Fenrir memekik keras ketika luka besar tiba-tiba muncul di kaki depannya, dengan darah menyembur ke mana-mana. Serigala Dewa itu tidak merasakan tanda-tanda Daigo melancarkan serangan tebasannya sendiri, mengaktifkan mantra, atau bahkan bergerak sedikit pun dari tempatnya berdiri. Yang dilakukan Daigo hanyalah mengarahkan salah satu pedangnya ke Fenrir, dan entah bagaimana luka itu mengiris kaki Fenrir. Fenrir dengan cepat membekukan lukanya untuk menghentikan pendarahan dan mengikuti perintah Aoyuki untuk mundur dari posisinya saat ini dalam upaya untuk memancing Daigo sejauh mungkin dari Menara Agung. Untungnya, baik luka di kaki maupun pepohonan di sekitarnya tidak menghalangi langkah makhluk raksasa itu.

“Hei, balik ke sini!” teriak Daigo. “Kau takkan bisa kabur dariku! Sampai kau menaikkan levelku!”
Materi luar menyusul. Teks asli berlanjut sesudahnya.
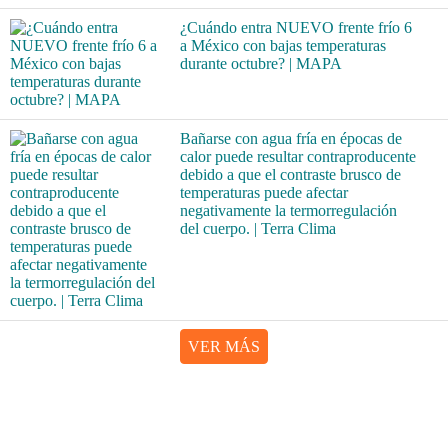
¿Cuándo entra NUEVO frente frío 6
a México con bajas temperaturas
durante octubre? | MAPA
Bañarse con agua fría en épocas de
calor puede resultar contraproducente
debido a que el contraste brusco de
temperaturas puede afectar
negativamente la termorregulación
del cuerpo. | Terra Clima
VER MÁS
Daigo melompat dari tanah dan terbang di udara mengejar Fenrir menggunakan sesuatu yang pasti semacam sihir. Meskipun monster raksasa itu secepat apa pun di darat, ia tetap tak mampu menggoyahkan Master yang terbang di udara, yang terus mendekati Serigala Dewa. Mengetahui bahwa Daigo pada akhirnya akan menyusulnya, karena tidak ada penghalang di langit yang dapat memperlambatnya, Fenrir mendapat izin dari Aoyuki untuk berhenti dan melepaskan semburan sihir es terkonsentrasi yang seharusnya cukup untuk membunuh Daigo di tempat. Fenrir memfokuskan seluruh kekuatannya ke dalam bola energi besar seputih salju, lalu melepaskan tembakan ke arah pengejarnya yang mematikan. Daigo tak mampu menghindari serangan ini dan menerima kekuatan penuhnya secara langsung. Bahkan Light dan para deputi Level 9999-nya akan terluka parah oleh serangan langsung seperti itu jika mereka gagal mendapatkan pertahanan tepat waktu. Namun Daigo berhasil lolos tanpa cedera.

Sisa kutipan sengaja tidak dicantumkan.